Au-delà de ces montants, l’État peut demander le remboursement aux héritiers.
Le montant maximum réclamé
Il existe un plafond légal. Les héritiers ne devront jamais payer plus que :
- 8 463,42 euros pour une personne ayant vécu seule.
- 11 322,77 euros pour un couple dont les deux membres percevaient l’ASPA.
Le calcul se base sur les années de perception, mais bloqué à ces sommes maximales. Même si vous avez touché 1 000 euros par mois pendant 15 ans, vos héritiers ne paieront pas plus de 8 463,42 euros au total.
Les cas où l’État ne réclame rien
La loi prévoit des protections pour les familles vulnérables.
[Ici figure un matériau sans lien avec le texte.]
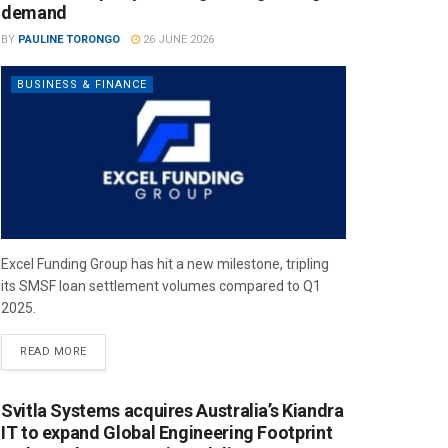
demand
BY
PAULINE TORONGO
26 JUNE 2026
BUSINESS & FINANCE
Excel Funding Group has hit a new milestone, tripling
its SMSF loan settlement volumes compared to Q1
2025.
READ MORE
Svitla Systems acquires Australia’s Kiandra
IT to expand Global Engineering Footprint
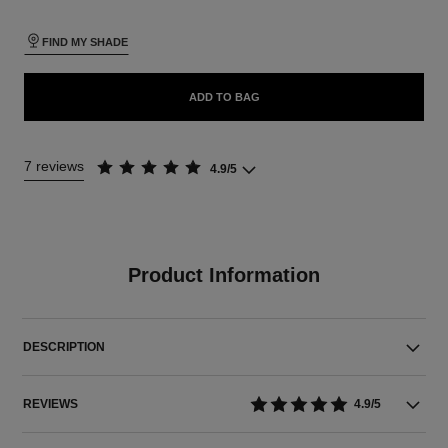
FIND MY SHADE
ADD TO BAG
7 reviews
4.9/5
Product Information
DESCRIPTION
REVIEWS
4.9/5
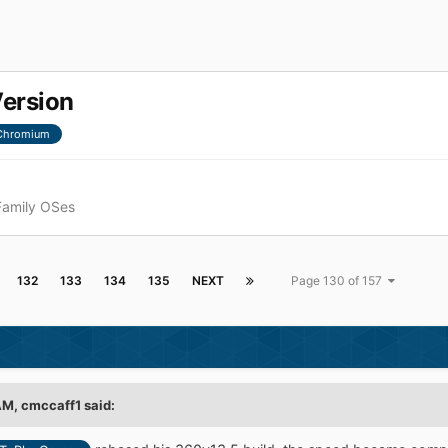
Version
Chromium
Family OSes
132
133
134
135
NEXT
Page 130 of 157
AM,
cmccaff1
said:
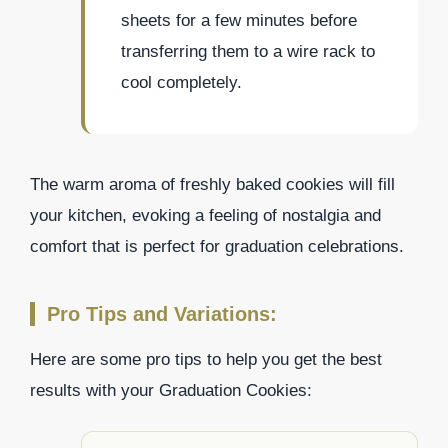
sheets for a few minutes before
transferring them to a wire rack to
cool completely.
The warm aroma of freshly baked cookies will fill
your kitchen, evoking a feeling of nostalgia and
comfort that is perfect for graduation celebrations.
Pro Tips and Variations:
Here are some pro tips to help you get the best
results with your Graduation Cookies:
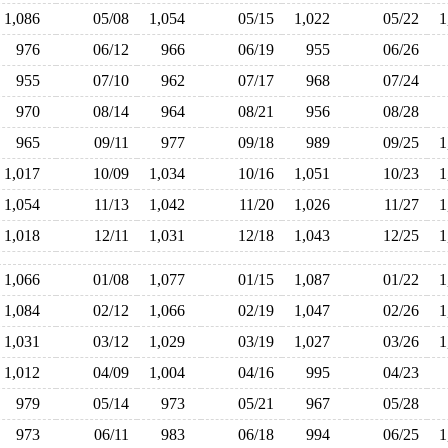
1,086
05/08
1,054
05/15
1,022
05/22
976
06/12
966
06/19
955
06/26
955
07/10
962
07/17
968
07/24
970
08/14
964
08/21
956
08/28
965
09/11
977
09/18
989
09/25
1,017
10/09
1,034
10/16
1,051
10/23
1,054
11/13
1,042
11/20
1,026
11/27
1,018
12/11
1,031
12/18
1,043
12/25
1,066
01/08
1,077
01/15
1,087
01/22
1,084
02/12
1,066
02/19
1,047
02/26
1,031
03/12
1,029
03/19
1,027
03/26
1,012
04/09
1,004
04/16
995
04/23
979
05/14
973
05/21
967
05/28
973
06/11
983
06/18
994
06/25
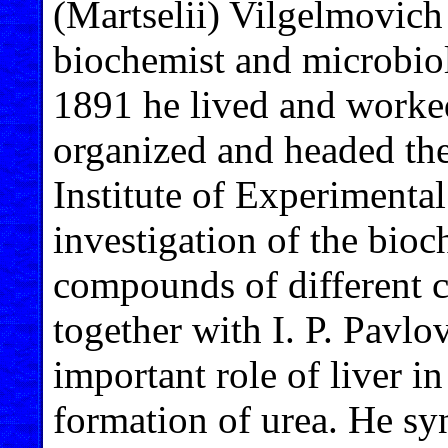
(Martselii) Vilgelmovic
biochemist and microbiol
1891 he lived and worke
organized and headed th
Institute of Experimenta
investigation of the bioc
compounds of different 
together with I. P. Pavlo
important role of liver i
formation of urea. He sy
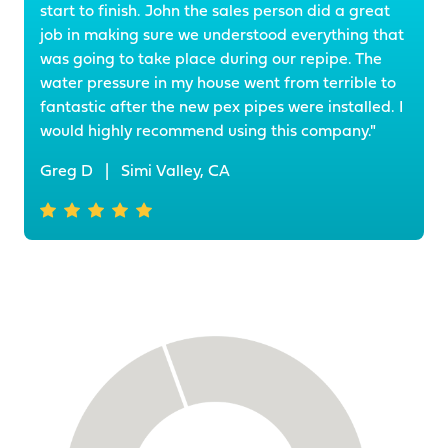
start to finish. John the sales person did a great
job in making sure we understood everything that
was going to take place during our repipe. The
water pressure in my house went from terrible to
fantastic after the new pex pipes were installed. I
would highly recommend using this company."
Greg D
|
Simi Valley, CA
Dans plusieurs situations, la récupération est abandonnée ou suspendue.
Si le conjoint survivant est en vie
Si votre mari ou votre femme est encore là et perçoit lui-même l’ASPA, aucune récupération n’est faite. Le processus est gelé jusqu’à son propre décès. Cela évite de pénaliser le survivant.
Si les héritiers sont modestes
Les enfants ne devront pas rembourser l’aide s’ils sont eux-mêmes dans une situation précaire. L’exonération s’applique si l’héritier :
- A plus de 65 ans et vit avec des ressources inférieures au plafond de l’ASPA.
- Est en situation de handicap (avec peu de ressources).
Ces règles méritent qu’on s’y attarde avant de signer le dossier de demande. Il faut peser le pour (un revenu mensuel immédiat) et le contre (une dette potentielle pour la succession). Lisez bien les conditions et simulez l’impact sur votre patrimoine avant de vous engager.
Questions fréquentes
Q : L’ASPA est-elle automatique ou faut-il en faire la demande ? R : Elle n’est jamais automatique. Vous devez déposer un dossier auprès de votre mairie ou du CCAS, ou directement auprès de votre caisse de retraite.
Q : La récupération de l’ASPA se fait-elle sur la maison familiale ? R : Oui, si la maison dépasse le seuil de 105 300 euros (nets de dettes), les héritiers devront payer la somme due, souvent en vendant le bien ou en utilisant les fonds de la succession.
Q : Mon conjoint décédait touchait l’ASPA, dois-je rembourser tout de suite ? R : Non. Si vous êtes son conjoint survivant et que vous ne touchez pas l’ASPA, le remboursement est demandé aux autres héritiers ou sur la succession globale. Si vous touchez vous-même l’ASPA, la récupération est repoussée à votre décès.